O termo “deepfake” nasceu em 2017 dentro de comunidades de pornografia no
Reddit, rotulando vídeos em que rostos eram trocados por meio de redes neurais
para simular cenas explícitas com pessoas famosas. O rótulo carregou esse
contexto de exploração sexual e, por isso, é desaconselhável como categoria
jurídica ampla: além da carga semântica problemática, ele passou a ser usado,
de forma atécnica, como guarda-chuva para qualquer mídia sintética, confundindo
manipulações sobre material pré-existente com criações inéditas de IA
generativa. Essa imprecisão gera insegurança na aplicação de regras eleitorais
e embaralha o que deve ser proibido de maneira absoluta e o que pode ser
permitido com transparência.
Mesma tecnologia, regras diversas.
Do lado da IA generativa, as ferramentas atuais (texto-para-imagem,
texto-para-vídeo e clonagem de voz) conseguem produzir conteúdos totalmente
novos sem depender de um vídeo base. Tecnicamente, diferem dos “deepfakes”

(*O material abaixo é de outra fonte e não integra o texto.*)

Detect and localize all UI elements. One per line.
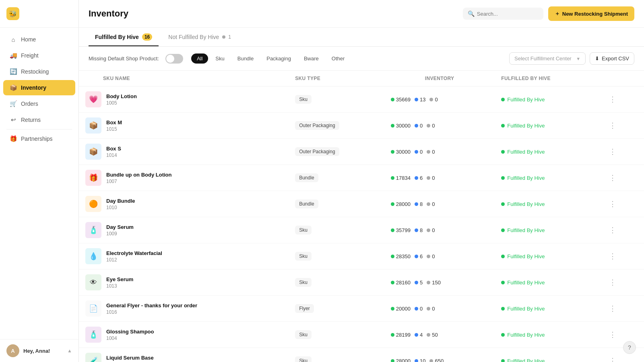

clássicos de face swap treinados sobre acervos da pessoa-alvo. Porém, como o
vocabulário regulatório deu nomes diversos a conteúdos que podem ser gerados a partir da mesma tecnologia, bem como misturou “fabricado” e “manipulado” para designar tanto
desinformação quanto usos lícitos com transparência, o direito ficou com
categorias embaralhadas: o mesmo termo ora descreve fraude, ora descreve
criação legítima assistida por IA, mas no fundo, atualmente tudo isso pode ser
feito a partir da mesma tecnologia, o que exige atualização da legislação e das
resoluções eleitorais.
Questões pontuais que devem ser melhoradas.
O art. 9-B permite o uso de IA para criar, substituir, mesclar, omitir ou
sobrepor imagens e sons na propaganda, exigindo aviso “explícito, destacado e
acessível” de que houve uso de tecnologia. Os principais problemas aqui são:
(i) terminologia confusa — ao exigir que se informe que o conteúdo foi
“fabricado ou manipulado”, a redação associa usos legítimos às mesmas palavras
consagradas internacionalmente para desinformação; (ii) delimitação técnica
imprecisa — o dispositivo se aplica apenas quando há IA generativa,
deixando fora intervenções tradicionais (edição 3D, pós-produção sem IA) que
podem produzir efeitos persuasivos semelhantes; (iii) ônus probatório
prático — disputas processuais tenderão a girar sobre “houve IA ou não?”,
deslocando o foco do impacto e da veracidade para a ferramenta; (iv) incidência
temporal nebulosa — como a Resolução estende deveres de transparência
também à pré-campanha (art. 3º-C), falta um marco objetivo para definir quando
começam as obrigações, o que amplifica o risco de decisões casuísticas.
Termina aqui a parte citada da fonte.